Outlook magazine said intelligence officers intercepted phone conversations mostly on verbal orders from their bosses.
Telephone tapping in India requires prior written authorisation from the country's home secretary.
Home Minister P. Chidambaram earlier in the week promised to probe the allegations but denied to parliament that his Congress party-led government was involved.
Outlook on Saturday quoted unnamed intelligence officials as saying details of the clandestine operations were available in "top secret" logbooks.
The weekly magazine had earlier reported that the phones of Agriculture Minister Sharad Pawar, Marxist leader Prakash Karat and Bihar state chief minister Nitish Kumar had been tapped.
"Once the logbooks are examined by a joint parliamentary (probe) committee and matched with the depositions who signed it... it will prove beyond doubt that illegal tapping took place," the magazine quoted one unnamed intelligence official as saying.
"The machine(s) intercepted calls of wives of MPs discussing personal and sensitive matters," the official said, warning the recorded material exposed people to blackmail.

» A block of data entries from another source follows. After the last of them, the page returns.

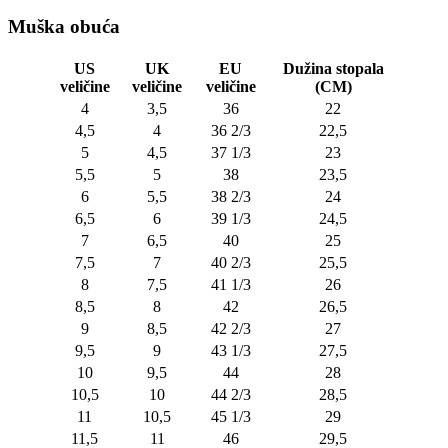
Muška obuća
US
UK
EU
Dužina stopala
veličine
veličine
veličine
(CM)
4
3,5
36
22
4,5
4
36 2/3
22,5
5
4,5
37 1/3
23
5,5
5
38
23,5
6
5,5
38 2/3
24
6,5
6
39 1/3
24,5
7
6,5
40
25
7,5
7
40 2/3
25,5
8
7,5
41 1/3
26
8,5
8
42
26,5
9
8,5
42 2/3
27
9,5
9
43 1/3
27,5
10
9,5
44
28
10,5
10
44 2/3
28,5
11
10,5
45 1/3
29
11,5
11
46
29,5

"These are random sweeps, which record calls with impunity," the official said, and described the alleged tapping as "completely illegal and dangerous."
India began importing the phone tappers in 2005 to tackle infiltration by Islamic militants into Indian Kashmir from Pakistan, according to Outlook.
The opposition says the reports recalled the time when then Congress premier Indira Gandhi imposed a state of emergency in India in 1975, censoring the press and jailing hundreds of politicians.